Investing in property has long been a favourite and trusted way for many Australians to increase their wealth and secure a stable financial future. It is, however, important to note that not all property investments are guaranteed to be profitable and there are many factors to consider which will determine the success of your venture.

To help ensure the profitability of your next investment you should research and get to know which type of property will suit your goals and budget best. Here are five of the most important things to consider before you build an investment property.

 

  1. Target market

One of your first priorities should be to get to know your target tenants as they’ll have a big influence on the type of property you should build and the best location for it. Get to know your target tenants by speaking with local property managers, researching local sentiment surrounding the area in suburb reviews and the demographics of the area online.

  1. Location

Find a block of land in an area with good potential to grow in value in the coming years. Ask yourself whether it’ll be easy to find quality tenants in the area and what your return of investment will be if you sell the property in the near future or in a few years’ time. Also look out for potential future growth by identifying new developments, shopping centre upgrades and new business or transport infrastructures in the works.

  1. Design

Once you have determined which target market will suit your location best, or vice versa, you should build the ideal home for them.
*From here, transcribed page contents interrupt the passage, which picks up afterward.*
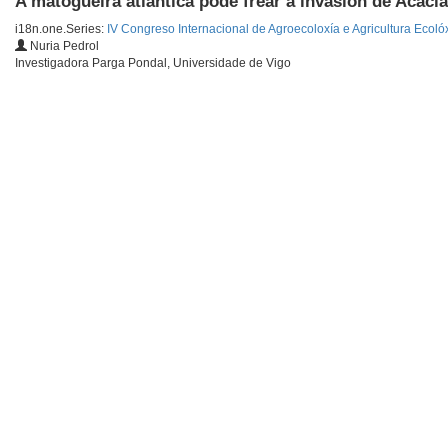
A matogueira atlántica pode frear a invasión de Acac
i18n.one.Series:
IV Congreso Internacional de Agroecoloxía e Agricultura Ecoló
Nuria Pedrol
Investigadora Parga Pondal, Universidade de Vigo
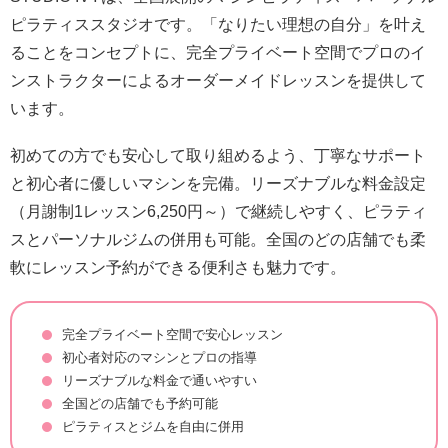
ピラティススタジオです。「なりたい理想の自分」を叶え
ることをコンセプトに、完全プライベート空間でプロのイ
ンストラクターによるオーダーメイドレッスンを提供して
います。
初めての方でも安心して取り組めるよう、丁寧なサポート
と初心者に優しいマシンを完備。リーズナブルな料金設定
（月謝制1レッスン6,250円～）で継続しやすく、ピラティ
スとパーソナルジムの併用も可能。全国のどの店舗でも柔
軟にレッスン予約ができる便利さも魅力です。
完全プライベート空間で安心レッスン
初心者対応のマシンとプロの指導
リーズナブルな料金で通いやすい
全国どの店舗でも予約可能
ピラティスとジムを自由に併用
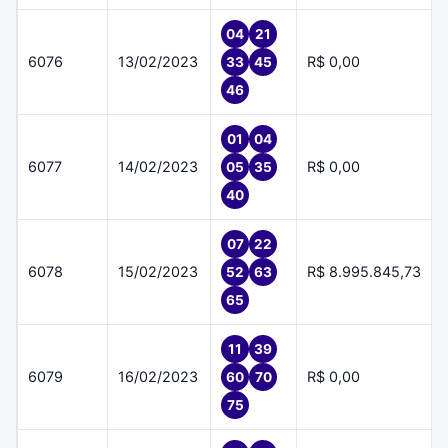
04
21
6076
13/02/2023
R$ 0,00
33
45
46
01
04
6077
14/02/2023
R$ 0,00
05
35
40
07
22
6078
15/02/2023
R$ 8.995.845,73
52
63
65
11
39
6079
16/02/2023
R$ 0,00
60
70
75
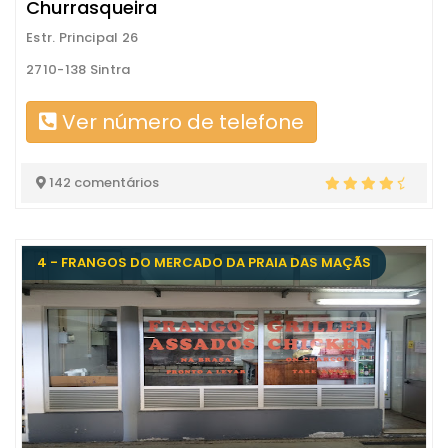
Churrasqueira
Estr. Principal 26
2710-138 Sintra
Ver número de telefone
142 comentários
4 - FRANGOS DO MERCADO DA PRAIA DAS MAÇÃS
Smaller units like duplexes and triplexes often attract younger couples or singles that are looking for convenient and easily maintained homes rather than space and other luxuries. Also aim for a design with longevity – choose something that is stylish but functional and modern with classic features that won’t become outdated very quickly.

  1. The property market

The property market changes constantly, and an investment property type or location that may have been lucrative a few years ago, may not be your best option today. Before you start building, aim to understand the current market dynamics. Talk to an agent or research online to find out about the average rents, property values and growth, suburb demographics, and the surrounding properties you’ll be competing with. Look at vacancy rates, renter versus owner occupier rates, rental yield and capital growth rates.

  1. Costs

Your dream may be to invest in a large scale property investment from the start, but the reality is that you should only build what you can afford. Many property investors start off with smaller projects, such as developing their existing property with a house behind house or duplex development and then take on bigger investment opportunities once they have more experience and capital available.

The thought of making the right investment property choice may seem daunting, but it shouldn’t be. We recommend seeking out the assistance of an experienced agent, financial advisor or property developer to put you on the right track.